# QuickTime Pro: Add Title Screen - How?



## dmetzcher (Mar 9, 2006)

How can I add an image as a title screen for a QuickTime Pro movie?
I don't want to use a text file, as I can't get control of the format, so I thought that creating an image in Photoshop and exporting it as a PNG file would work. I can add it to the movie, in the beginnging, or wherever, but it only lasts for one frame. When I import text (select a block of text, and do Command+P), it lasts for several seconds, which is what I want. Is there a way to do this with an image?

If not, what can I do to get a title added to a QuickTime movie?

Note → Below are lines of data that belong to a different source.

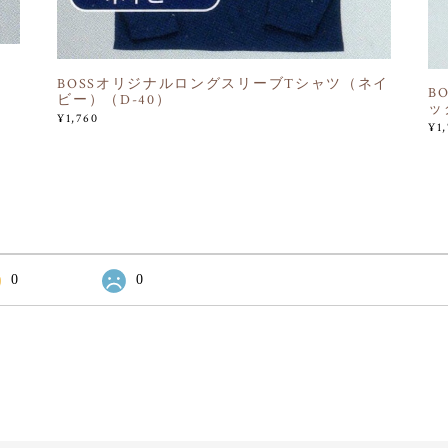
BOSSオリジナルロングスリーブTシャツ（ネイ
B
ビー）（D-40）
ッ
¥1,760
¥1
0
0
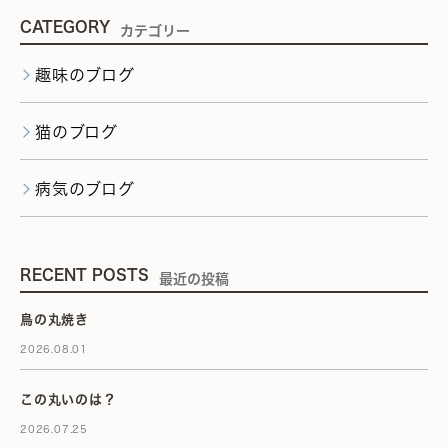
CATEGORY
カテゴリー
趣味のブログ
猫のブログ
病気のブログ
RECENT POSTS
最近の投稿
鳥の丸焼き
2026.08.01
この丸いのは？
2026.07.25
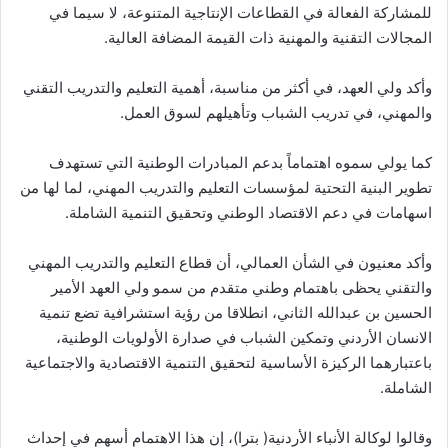
للمشاركة الفعالة في القطاعات الإنتاجية المتنوعة، لا سيما في
المجالات التقنية والمهنية ذات القيمة المضافة العالية.
وأكد ولي العهد، في أكثر من مناسبة، أهمية التعليم والتدريب التقني
والمهني، في تدريب الشباب وتأهيلهم لسوق العمل.
كما يولي سموه اهتماماً بدعم المبادرات الوطنية التي تستهدف
تطوير البنية التحتية لمؤسسات التعليم والتدريب المهني، لما لها من
اسهامات في دعم الاقتصاد الوطني وتحقيق التنمية الشاملة.
وأكد معنيون في الشأن العمالي، أن قطاع التعليم والتدريب المهني
والتقني يحظى باهتمام وطني متقدم من سمو ولي العهد الأمير
الحسين بن عبدالله الثاني، انطلاقا من رؤية استشرافية تضع تنمية
الانسان الأردني وتمكين الشباب في صدارة الأولويات الوطنية،
باعتبارهما الركيزة الأساسية لتحقيق التنمية الاقتصادية والاجتماعية
الشاملة.
وقالوا لوكالة الأنباء الأردنية( بترا)، إن هذا الاهتمام أسهم في إحداث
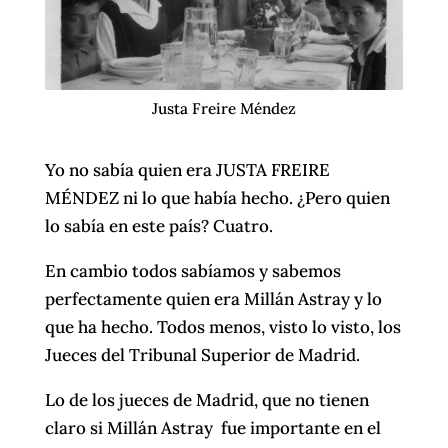
Justa Freire Méndez
Yo no sabía quien era JUSTA FREIRE
MÉNDEZ ni lo que había hecho. ¿Pero quien
lo sabía en este país? Cuatro.
En cambio todos sabíamos y sabemos
perfectamente quien era Millán Astray y lo
que ha hecho. Todos menos, visto lo visto, los
Jueces del Tribunal Superior de Madrid.
Lo de los jueces de Madrid, que no tienen
claro si Millán Astray fue importante en el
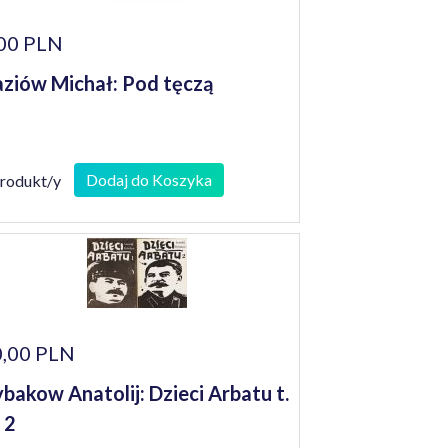
00 PLN
ziów Michał: Pod tęczą
Dodaj do Koszyka
produkt/y
,00 PLN
bakow Anatolij: Dzieci Arbatu t.
i 2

Someone suggested that I use Miyu, but that's only for subtitles, which I also need, but I'm only half way to where I need to be.

Any suggestions or tips would be greatly appreciated. I searched the Web and found very little that helped me, which was surprising.


----------



## Mikuro (Mar 9, 2006)

This is a little bit tricky, but possible. I do things like this frequently. There are two ways you can do it. One using AppleScript, and one without. The AppleScript method is easier, but I'll explain both.

With AppleScript:
1. Paste your image into a new movie in QuickTime Player.
2. Open Script Editor and run this script:
	
	



```
tell application "QuickTime Player" to set the duration of the frame 1 of track 1 of movie 1 to 600
```

The movie will now be 1 second long. You can change "600" in the script with whatever number you like. The number is in 1/600ths of a second, so 600 = 1 second. Now select all, copy, and paste it into any movie you want.


The problem with this method is that it's only suitable for cases like this, when you have ONE frame you want to stretch out. The non-AppleScript method is a bit more flexible, as it can stretch an entire track (or even several tracks at once).

Without AppleScript:
1. Copy the image you want.
2. Create a new movie in QuickTime Player.
3. Paste the image in, then copy the movie and close it (yes, you need to copy what you just pasted).
4. Open an existing movie.
5. Select the first few seconds of the movie and choose "Add to Selection and Scale" from the Edit menu.
6. Show the movie properties (command-J), select the newly-created video track (probably called "video track 2"), and click the Extract button.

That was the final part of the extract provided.